Si sono lasciati prendere un po’ troppo dall’entusiasmo. Venerdì pomeriggio – 22 giugno –  volevano festeggiare, brindando, l’addio al celibato del loro amico sul volo Jet2, da Birmingham a Ibiza in Spagna.

Famiglie con bambini piccoli erano tra i passeggeri del volo, che partiva alle 16:00. La comitiva ha creato il panico in aereo, dopo che la hostess si è rifiutata di servire altri alcolici. Si sono messi a urlare, uno di loro ha addirittura affrontato il personale di bordo, tanto che il pilota non ha potuto che decidere per l’atterraggio d’emergenza.

A Tolosa in Francia, evidenzia Giovanni D’Agata, presidente dello Sportello dei Diritti, i giovani hanno trovato la polizia ad attenderli. Come risultato della deviazione di tre ore, i passeggeri che viaggiano nell’altra direzione hanno dovuto affrontare lunghi ritardi.

In un comunicato la compagnia aerea ha dichiarato: “Il nostro equipaggio aveva già preso la decisione di interrompere le vendite di alcol sul volo, dopo che a un membro del gruppo è stato rifiutato l’imbarco per essere ubriaco e aggressivo“.

Nonostante ciò, un certo numero del gruppo ha continuato a comportarsi in modo deplorevole e aggressivo una volta sull’aereo, qualcosa che non può e non sarà tollerato.

Dopo ripetuti avvertimenti, l’equipaggio ha preso la decisione di deviare l’aereo nell’interesse del comfort e della sicurezza di tutti“.

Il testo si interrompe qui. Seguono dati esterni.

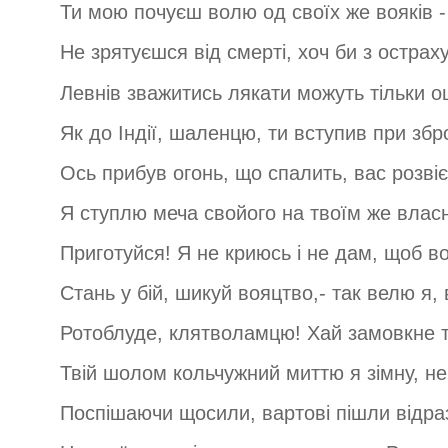
Ти мою почуєш волю од своїх же вояків -
Не зрятуєшся від смерті, хоч би з остраху
Левнів зважитись лякати можуть тільки о
Як до Індії, шаленцю, ти вступив при збро
Ось прибув огонь, що спалить, вас розвіє 
Я ступлю меча свойого на твоїм же власні
Приготуйся! Я не криюсь і не дам, щоб во
Стань у бій, шикуй вояцтво,- так велю я,
Ротоблуде, клятволамцю! Хай замовкне т
Твій шолом кольчужний миттю я зімну, не
Поспішаючи щосили, вартові пішли відра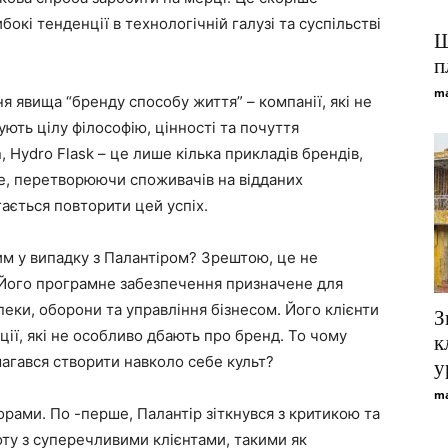
бокі тенденції в технологічній галузі та суспільстві
Щ
п
ma
я явища “бренду способу життя” – компанії, які не
ють цілу філософію, цінності та почуття
, Hydro Flask – це лише кілька прикладів брендів,
бе, перетворюючи споживачів на відданих
гається повторити цей успіх.
им у випадку з Палантіром? Зрештою, це не
. Його програмне забезпечення призначене для
еки, оборони та управління бізнесом. Його клієнти
З
ції, які не особливо дбають про бренд. То чому
к
магався створити навколо себе культ?
у
ma
орами. По -перше, Палантір зіткнувся з критикою та
ту з суперечливими клієнтами, такими як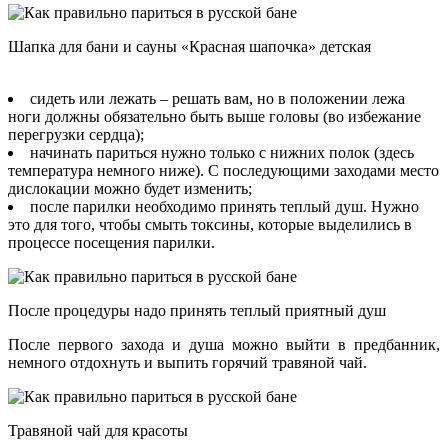
Шапка для бани и сауны «Красная шапочка» детская
сидеть или лежать – решать вам, но в положении лежа
ноги должны обязательно быть выше головы (во избежание
перегрузки сердца);
начинать париться нужно только с нижних полок (здесь
температура немного ниже). С последующими заходами место
дислокации можно будет изменить;
после парилки необходимо принять теплый душ. Нужно
это для того, чтобы смыть токсины, которые выделились в
процессе посещения парилки.
После процедуры надо принять теплый приятный душ
После первого захода и душа можно выйти в предбанник,
немного отдохнуть и выпить горячий травяной чай.
Травяной чай для красоты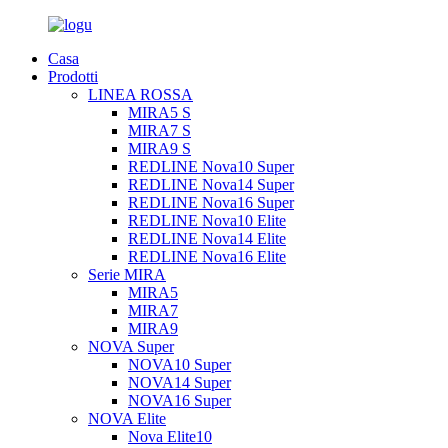
Casa
Prodotti
LINEA ROSSA
MIRA5 S
MIRA7 S
MIRA9 S
REDLINE Nova10 Super
REDLINE Nova14 Super
REDLINE Nova16 Super
REDLINE Nova10 Elite
REDLINE Nova14 Elite
REDLINE Nova16 Elite
Serie MIRA
MIRA5
MIRA7
MIRA9
NOVA Super
NOVA10 Super
NOVA14 Super
NOVA16 Super
NOVA Elite
Nova Elite10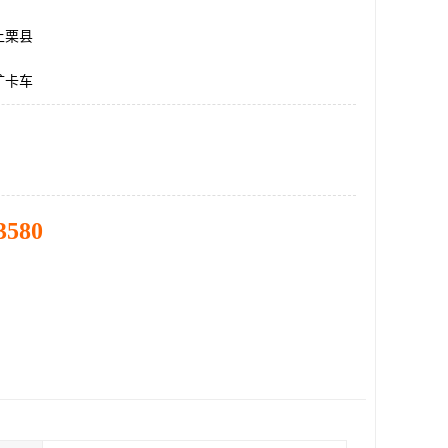
上栗县
矿卡车
3580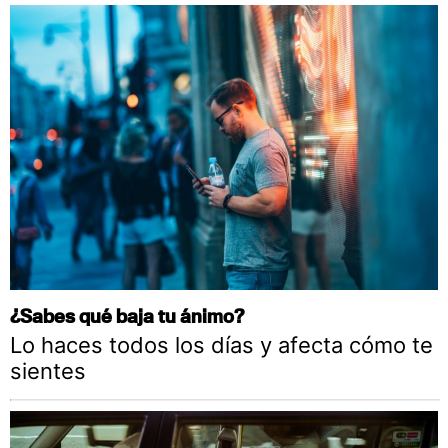
¿Sabes qué baja tu ánimo?
Lo haces todos los días y afecta cómo te
sientes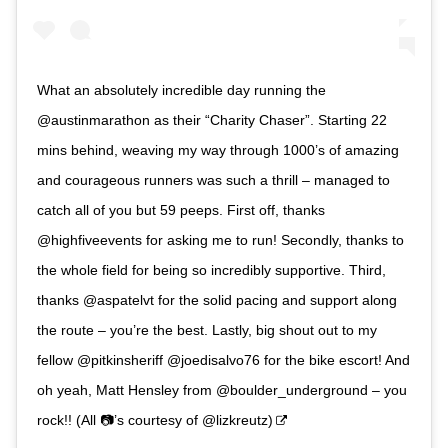
What an absolutely incredible day running the
@austinmarathon as their “Charity Chaser”. Starting 22
mins behind, weaving my way through 1000’s of amazing
and courageous runners was such a thrill – managed to
catch all of you but 59 peeps. First off, thanks
@highfiveevents for asking me to run! Secondly, thanks to
the whole field for being so incredibly supportive. Third,
thanks @aspatelvt for the solid pacing and support along
the route – you’re the best. Lastly, big shout out to my
fellow @pitkinsheriff @joedisalvo76 for the bike escort! And
oh yeah, Matt Hensley from @boulder_underground – you
rock!! (All 📷’s courtesy of @lizkreutz)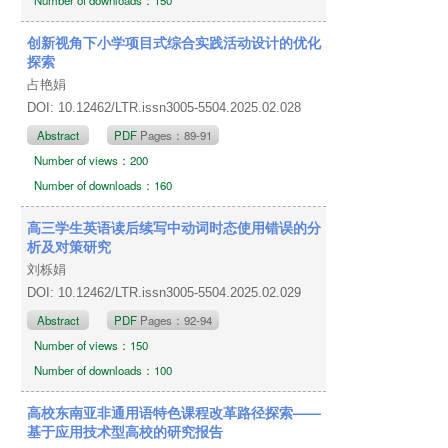
创新视角下小学项目式综合实践活动设计的优化
探索
占艳娟
DOI: 10.12462/LTR.issn3005-5504.2025.02.028
Abstract
PDF
Pages：89-91
Number of views：200
Number of downloads：160
高三学生英语读后续写中动词时态使用错误的分
析及对策研究
刘栎娟
DOI: 10.12462/LTR.issn3005-5504.2025.02.029
Abstract
PDF
Pages：92-94
Number of views：150
Number of downloads：100
高校东南亚非通用语特色课程改革路径探索——
基于应用技术型高校的研究报告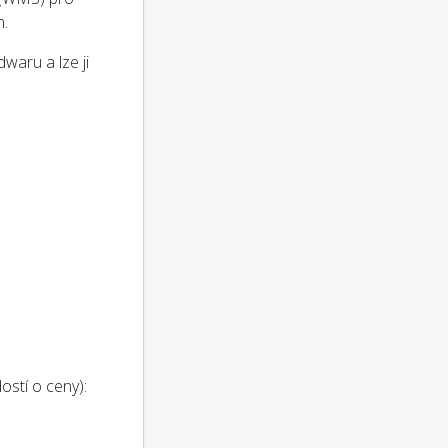
h.
waru a lze ji
ostí o ceny):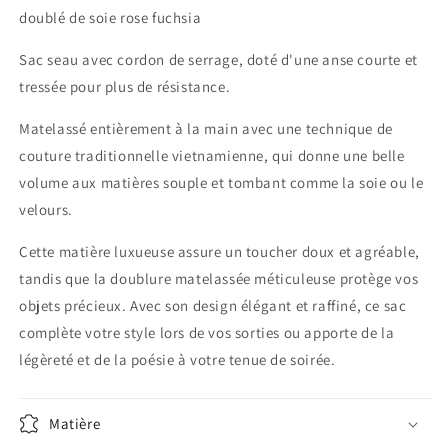
Mun
Mun
doublé de soie rose fuchsia
Sac seau avec cordon de serrage, doté d'une anse courte et
tressée pour plus de résistance.
Matelassé entièrement à la main avec une technique de
couture traditionnelle vietnamienne, qui donne une belle
volume aux matières souple et tombant comme la soie ou le
velours.
Cette matière luxueuse assure un toucher doux et agréable,
tandis que la doublure matelassée méticuleuse protège vos
objets précieux. Avec son design élégant et raffiné, ce sac
complète votre style lors de vos sorties ou
apporte de la
légèreté et de la poésie à votre tenue de soirée.
Matière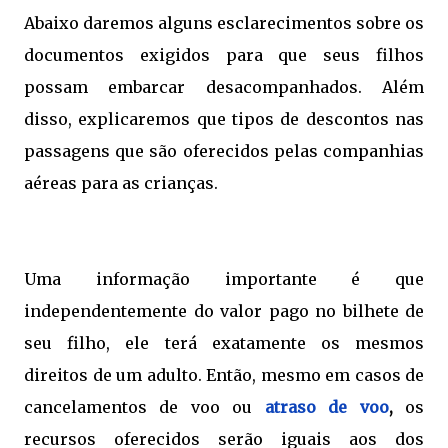
Abaixo daremos alguns esclarecimentos sobre os
documentos exigidos para que seus filhos
possam embarcar desacompanhados. Além
disso, explicaremos que tipos de descontos nas
passagens que são oferecidos pelas companhias
aéreas para as crianças.
Uma informação importante é que
independentemente do valor pago no bilhete de
seu filho, ele terá exatamente os mesmos
direitos de um adulto. Então, mesmo em casos de
cancelamentos de voo ou
atraso de voo
,
os
recursos oferecidos serão iguais aos dos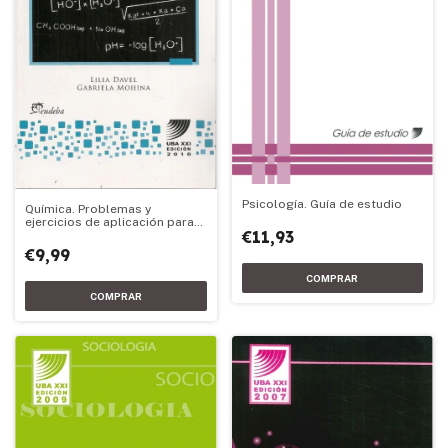
Psicología. Guía de estudio
Química. Problemas y
ejercicios de aplicación para
€11,93
Química
€9,99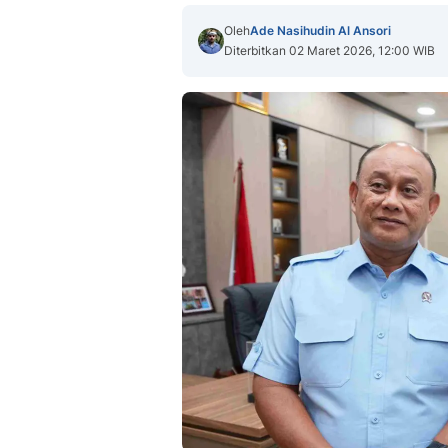
Oleh
Ade Nasihudin Al Ansori
Diterbitkan 02 Maret 2026, 12:00 WIB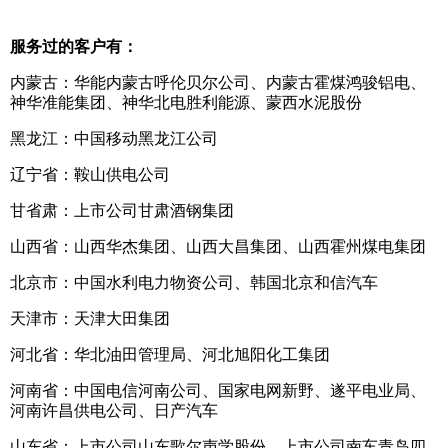
服务过的客户有：
内蒙古：华能内蒙古呼伦贝尔公司、内蒙古霍煤鸿骏铝电、
神华准能集团、神华北电胜利能源、蒙西水泥股份
黑龙江：中国移动黑龙江公司
辽宁省：鞍山供电公司
甘省肃：上市公司甘肃酒钢集团
山西省：山西华杰集团、山西大昌集团、山西霍州煤电集团
北京市：中国水利电力物资公司、韩国北京和信汽车
天津市：天津大田集团
河北省：华北油田管理局、河北旭阳化工集团
河南省：中国电信河南公司、国家电网新野、遂平电业局、
河南许昌供电公司、日产汽车
山东省：上市公司山东歌尔声学股份、上市公司南车青岛四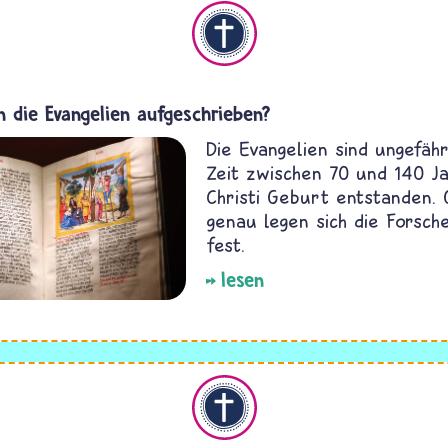
Christentum
 die Evangelien aufgeschrieben?
Die Evangelien sind ungefähr
Zeit zwischen 70 und 140 J
Christi Geburt entstanden.
genau legen sich die Forsch
fest.
lesen
Christentum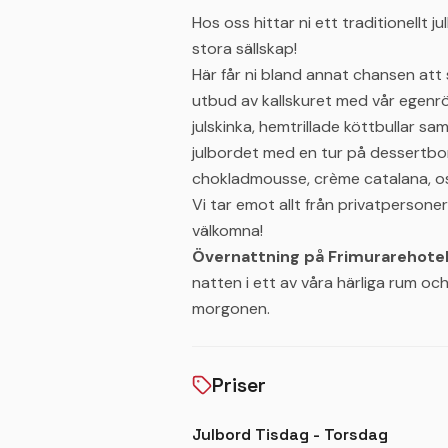
Hos oss hittar ni ett traditionellt 
stora sällskap!
Här får ni bland annat chansen att 
utbud av kallskuret med vår egenrö
julskinka, hemtrillade köttbullar s
julbordet med en tur på dessertb
chokladmousse, crème catalana, os
Vi tar emot allt från privatpersoner 
välkomna!
Övernattning på Frimurarehotel
natten i ett av våra härliga rum och
morgonen.
Priser
Julbord Tisdag - Torsdag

Un portavoce ha detto che le persone a bordo dell’aereo hanno elogiato il modo in cui l’equipaggio ha affrontato il problema. Jet2 ha chiesto limiti sulla quantità di alcolici che i passeggeri possono bere negli aeroporti prima di imbarcarsi sui voli.

L’amministratore delegato Phil Ward ha dichiarato: “I compagni di viaggio e le famiglie che viaggiano per una meritata vacanza non dovrebbero essere sottoposti a questo comportamento e ora intraprenderemo ulteriori azioni a sostegno dell’equipaggio per garantire che i responsabili siano ritenuti responsabili delle loro azioni“.

Questa è la seconda volta che il comportamento di passeggeri turbolenti, ha causato la deviazione di uno dei nostri voli in poche settimane, quindi è sufficiente. “Sono necessarie misure adeguate da parte dell’industria e del governo per garantire che il nostro equipaggio e i nostri clienti possano volare in un ambiente sicuro e senza problemi. Come una compagnia aerea amica delle famiglie che trasporta milioni di persone in vacanza ogni anno, chiediamo che vengano intraprese azioni adeguate per proteggere il nostro equipaggio e i nostri clienti da questo comportamento spaventoso“.

Ora dovranno sborsare 25mila euro a testa per ripagare i danni alla compagnia aerea.